Bref, se lancer dans une boulangerie-pâtisserie est un business prenant, nécessitant un
investissement conséquent et un fonds de roulement important. Cela dit, l’affaire peut générer, dès
la première année, des bénéfices alléchants.
Tout d’abord, il faut signaler qu’il n’existe pas de cahier des charges qui régit la profession. Hormis
les normes élémentaires de sécurité et d’hygiène qu’il faut respecter, ouvrir une boulangerie-
pâtisserie n’est soumis à aucune autre obligation.
Une personne souhaitant se lancer dans le métier devrait entamer son investissement par le choix
d’un bon local, de 200 m2 idéalement, ayant pignon sur rue avec en moyenne 300 passages par
jour. La location est l’option la plus retenue car les locaux commerciaux restent chers à l’achat,
surtout dans les quartiers bien fréquentés et le coût d’investissement dans l’aménagement et
l’équipement du local est assez important.

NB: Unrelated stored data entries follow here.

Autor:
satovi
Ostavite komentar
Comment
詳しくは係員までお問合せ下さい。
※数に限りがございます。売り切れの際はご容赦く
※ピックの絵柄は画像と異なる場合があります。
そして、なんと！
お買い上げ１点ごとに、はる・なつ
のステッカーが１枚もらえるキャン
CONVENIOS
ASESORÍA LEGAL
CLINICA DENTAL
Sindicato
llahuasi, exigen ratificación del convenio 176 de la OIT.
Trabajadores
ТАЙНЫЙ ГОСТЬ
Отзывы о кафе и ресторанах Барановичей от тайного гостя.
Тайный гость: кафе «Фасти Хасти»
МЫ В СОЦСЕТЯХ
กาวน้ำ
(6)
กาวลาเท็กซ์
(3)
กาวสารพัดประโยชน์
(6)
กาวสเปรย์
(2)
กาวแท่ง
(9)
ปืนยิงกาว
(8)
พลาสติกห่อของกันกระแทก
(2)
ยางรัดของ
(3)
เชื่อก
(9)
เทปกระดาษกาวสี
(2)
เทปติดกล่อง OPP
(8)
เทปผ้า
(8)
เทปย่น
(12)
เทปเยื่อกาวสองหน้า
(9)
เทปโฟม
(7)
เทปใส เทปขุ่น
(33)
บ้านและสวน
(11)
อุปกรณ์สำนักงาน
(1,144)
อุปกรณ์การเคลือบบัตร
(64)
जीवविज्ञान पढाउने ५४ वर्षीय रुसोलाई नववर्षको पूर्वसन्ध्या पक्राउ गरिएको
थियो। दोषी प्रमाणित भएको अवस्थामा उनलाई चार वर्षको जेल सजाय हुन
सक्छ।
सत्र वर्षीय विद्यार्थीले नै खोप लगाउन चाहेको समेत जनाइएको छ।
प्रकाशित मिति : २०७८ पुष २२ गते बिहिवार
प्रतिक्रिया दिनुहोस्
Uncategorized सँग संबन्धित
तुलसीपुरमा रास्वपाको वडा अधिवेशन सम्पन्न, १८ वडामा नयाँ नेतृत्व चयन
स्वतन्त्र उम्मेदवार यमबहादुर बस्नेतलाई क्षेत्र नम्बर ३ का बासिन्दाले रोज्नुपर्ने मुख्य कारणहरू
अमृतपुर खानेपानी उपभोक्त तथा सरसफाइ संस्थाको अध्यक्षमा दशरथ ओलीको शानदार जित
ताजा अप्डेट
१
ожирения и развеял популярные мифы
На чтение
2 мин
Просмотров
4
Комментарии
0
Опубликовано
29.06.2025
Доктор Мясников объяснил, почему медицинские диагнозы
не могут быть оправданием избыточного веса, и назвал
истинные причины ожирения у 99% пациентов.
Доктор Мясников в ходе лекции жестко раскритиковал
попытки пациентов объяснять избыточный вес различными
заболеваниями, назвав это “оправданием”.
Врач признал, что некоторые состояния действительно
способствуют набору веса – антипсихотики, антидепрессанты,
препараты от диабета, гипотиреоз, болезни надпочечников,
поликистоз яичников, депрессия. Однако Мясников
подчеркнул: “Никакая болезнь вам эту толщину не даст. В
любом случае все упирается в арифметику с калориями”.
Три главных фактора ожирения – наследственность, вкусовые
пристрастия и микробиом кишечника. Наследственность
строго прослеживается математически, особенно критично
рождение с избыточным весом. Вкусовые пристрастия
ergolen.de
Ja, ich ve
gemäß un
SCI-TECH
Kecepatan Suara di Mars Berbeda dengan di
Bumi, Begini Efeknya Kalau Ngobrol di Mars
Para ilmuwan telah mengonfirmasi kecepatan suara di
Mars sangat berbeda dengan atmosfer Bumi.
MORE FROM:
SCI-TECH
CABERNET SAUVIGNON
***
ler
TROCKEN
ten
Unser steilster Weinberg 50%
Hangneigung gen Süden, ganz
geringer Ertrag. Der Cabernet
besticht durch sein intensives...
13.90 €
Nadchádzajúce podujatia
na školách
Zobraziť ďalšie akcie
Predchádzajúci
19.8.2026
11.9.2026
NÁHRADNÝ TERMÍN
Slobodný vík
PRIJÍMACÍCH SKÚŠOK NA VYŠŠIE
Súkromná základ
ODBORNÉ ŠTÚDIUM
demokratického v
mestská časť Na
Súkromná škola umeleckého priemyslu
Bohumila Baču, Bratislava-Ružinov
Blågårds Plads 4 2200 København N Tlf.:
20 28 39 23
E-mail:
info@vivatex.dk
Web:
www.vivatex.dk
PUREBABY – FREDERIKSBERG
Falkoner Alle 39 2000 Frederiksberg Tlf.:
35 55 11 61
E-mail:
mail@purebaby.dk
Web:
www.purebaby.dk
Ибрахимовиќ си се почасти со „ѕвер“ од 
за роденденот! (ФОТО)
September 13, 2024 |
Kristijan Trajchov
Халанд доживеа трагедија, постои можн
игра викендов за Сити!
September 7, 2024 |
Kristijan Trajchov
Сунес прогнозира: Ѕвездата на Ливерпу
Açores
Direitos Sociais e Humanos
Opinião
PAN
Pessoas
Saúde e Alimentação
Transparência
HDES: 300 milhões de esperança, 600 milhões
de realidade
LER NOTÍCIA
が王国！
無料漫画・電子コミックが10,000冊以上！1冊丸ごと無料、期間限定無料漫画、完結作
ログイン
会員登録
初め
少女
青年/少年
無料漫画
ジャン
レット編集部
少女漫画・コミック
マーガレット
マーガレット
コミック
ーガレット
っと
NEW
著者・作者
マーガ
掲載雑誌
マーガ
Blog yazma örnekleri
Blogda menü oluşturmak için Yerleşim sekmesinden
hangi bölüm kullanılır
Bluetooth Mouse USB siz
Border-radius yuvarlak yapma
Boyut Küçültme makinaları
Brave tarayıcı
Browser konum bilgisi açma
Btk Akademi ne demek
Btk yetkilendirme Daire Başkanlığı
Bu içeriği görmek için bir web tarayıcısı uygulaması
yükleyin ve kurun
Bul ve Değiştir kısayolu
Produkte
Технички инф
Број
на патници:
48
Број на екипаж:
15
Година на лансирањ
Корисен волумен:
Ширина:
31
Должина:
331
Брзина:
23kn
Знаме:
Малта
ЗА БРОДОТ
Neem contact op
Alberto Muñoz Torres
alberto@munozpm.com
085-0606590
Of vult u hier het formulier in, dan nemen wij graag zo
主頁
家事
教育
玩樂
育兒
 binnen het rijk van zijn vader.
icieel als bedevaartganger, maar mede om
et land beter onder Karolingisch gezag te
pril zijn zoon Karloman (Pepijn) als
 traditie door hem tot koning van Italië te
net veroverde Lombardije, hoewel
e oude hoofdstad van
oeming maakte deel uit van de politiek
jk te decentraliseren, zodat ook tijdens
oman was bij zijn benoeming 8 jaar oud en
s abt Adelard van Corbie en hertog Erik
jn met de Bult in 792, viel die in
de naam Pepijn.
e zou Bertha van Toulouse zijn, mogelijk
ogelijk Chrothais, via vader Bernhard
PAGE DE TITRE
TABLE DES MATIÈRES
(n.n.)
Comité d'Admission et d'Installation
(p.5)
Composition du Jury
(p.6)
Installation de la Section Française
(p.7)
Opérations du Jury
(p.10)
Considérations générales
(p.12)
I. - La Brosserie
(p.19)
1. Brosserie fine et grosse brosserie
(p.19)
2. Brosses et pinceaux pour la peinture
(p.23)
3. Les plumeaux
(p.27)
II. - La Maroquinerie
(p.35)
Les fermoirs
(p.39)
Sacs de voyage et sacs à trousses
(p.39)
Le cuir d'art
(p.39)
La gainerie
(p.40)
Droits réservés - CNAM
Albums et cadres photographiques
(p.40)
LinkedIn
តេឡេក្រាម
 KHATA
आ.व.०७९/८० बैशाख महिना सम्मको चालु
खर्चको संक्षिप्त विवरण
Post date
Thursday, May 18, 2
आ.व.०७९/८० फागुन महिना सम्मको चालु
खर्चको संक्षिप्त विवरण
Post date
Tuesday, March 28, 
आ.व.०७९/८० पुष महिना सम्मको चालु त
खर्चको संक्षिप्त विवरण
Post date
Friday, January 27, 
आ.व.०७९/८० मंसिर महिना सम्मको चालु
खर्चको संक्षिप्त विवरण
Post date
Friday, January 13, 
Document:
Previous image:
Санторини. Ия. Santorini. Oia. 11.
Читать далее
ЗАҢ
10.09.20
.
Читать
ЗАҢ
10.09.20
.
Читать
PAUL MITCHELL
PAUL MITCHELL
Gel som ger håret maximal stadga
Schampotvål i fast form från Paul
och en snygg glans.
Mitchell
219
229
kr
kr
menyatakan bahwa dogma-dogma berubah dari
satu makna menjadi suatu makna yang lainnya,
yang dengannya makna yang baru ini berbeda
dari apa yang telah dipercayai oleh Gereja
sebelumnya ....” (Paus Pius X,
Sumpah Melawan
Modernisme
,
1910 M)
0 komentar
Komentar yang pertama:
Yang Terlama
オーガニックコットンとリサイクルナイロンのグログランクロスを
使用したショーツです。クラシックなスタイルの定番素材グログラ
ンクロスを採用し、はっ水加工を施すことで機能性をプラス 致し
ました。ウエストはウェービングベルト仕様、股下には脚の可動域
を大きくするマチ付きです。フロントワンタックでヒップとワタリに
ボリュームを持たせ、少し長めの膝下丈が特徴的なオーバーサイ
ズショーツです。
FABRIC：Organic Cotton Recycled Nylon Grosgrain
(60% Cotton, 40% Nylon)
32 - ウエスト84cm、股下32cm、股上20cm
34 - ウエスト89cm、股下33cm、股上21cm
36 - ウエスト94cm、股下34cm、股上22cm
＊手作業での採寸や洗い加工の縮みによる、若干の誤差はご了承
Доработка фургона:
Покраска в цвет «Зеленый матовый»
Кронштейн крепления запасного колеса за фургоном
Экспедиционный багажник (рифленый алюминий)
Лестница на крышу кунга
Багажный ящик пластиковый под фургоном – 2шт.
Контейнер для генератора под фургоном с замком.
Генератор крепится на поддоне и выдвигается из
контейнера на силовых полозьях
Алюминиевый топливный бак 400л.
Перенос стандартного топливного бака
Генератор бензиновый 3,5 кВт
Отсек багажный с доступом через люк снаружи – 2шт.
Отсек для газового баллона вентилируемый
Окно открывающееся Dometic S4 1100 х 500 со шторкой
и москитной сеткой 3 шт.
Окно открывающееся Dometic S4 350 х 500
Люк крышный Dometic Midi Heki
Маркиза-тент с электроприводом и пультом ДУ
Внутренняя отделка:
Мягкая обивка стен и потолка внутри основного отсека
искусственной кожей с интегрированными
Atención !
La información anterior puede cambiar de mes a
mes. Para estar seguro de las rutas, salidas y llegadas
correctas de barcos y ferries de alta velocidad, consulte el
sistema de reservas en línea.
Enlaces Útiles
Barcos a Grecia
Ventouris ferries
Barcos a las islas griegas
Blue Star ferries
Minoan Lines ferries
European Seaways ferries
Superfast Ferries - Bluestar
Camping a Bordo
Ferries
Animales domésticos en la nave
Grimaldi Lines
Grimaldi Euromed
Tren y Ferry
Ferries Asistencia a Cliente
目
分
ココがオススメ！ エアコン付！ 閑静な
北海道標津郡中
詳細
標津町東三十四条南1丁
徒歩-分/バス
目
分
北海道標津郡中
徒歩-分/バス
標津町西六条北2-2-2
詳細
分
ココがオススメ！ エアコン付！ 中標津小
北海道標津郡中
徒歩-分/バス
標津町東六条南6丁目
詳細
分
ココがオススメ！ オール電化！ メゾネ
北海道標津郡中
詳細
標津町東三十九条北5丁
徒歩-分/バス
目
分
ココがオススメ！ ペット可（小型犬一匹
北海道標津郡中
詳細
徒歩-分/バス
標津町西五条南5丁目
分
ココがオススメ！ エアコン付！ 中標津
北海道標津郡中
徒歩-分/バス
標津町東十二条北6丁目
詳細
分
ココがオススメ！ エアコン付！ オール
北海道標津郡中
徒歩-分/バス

Avant d’entamer l’aménagement et l’équipement, il faut penser à adapter son business à la classe
sociale de la clientèle du quartier. Ce qui peut faire varier les coûts d’investissement à la hausse
comme à la baisse, comme il peut orienter le choix des produits de pâtisserie et de boulangerie à
commercialiser.
Quoi qu’il en soit, l’aménagement d’un local de 200 m2 peut coûter la bagatelle de 600 000 DH.
Car il faut prévoir un atelier séparé pour chaque segment d’activité, le matériel de travail n’étant
pas le même, encore moins la température ambiante. La partie devant comporter les vitrines,
présentoirs et comptoir doit, elle, être aménagée de sorte à mettre en valeur les produits et
favoriser un accueil de qualité de la clientèle. Il faut allouer 20 m2 minimum pour cette partie de la
boulangerie, le reste est à répartir entre les trois ateliers de travail. Il faut par ailleurs prévoir des
gaines d’aération afin de dégager la fumée entraînée par la cuisson de la pâte.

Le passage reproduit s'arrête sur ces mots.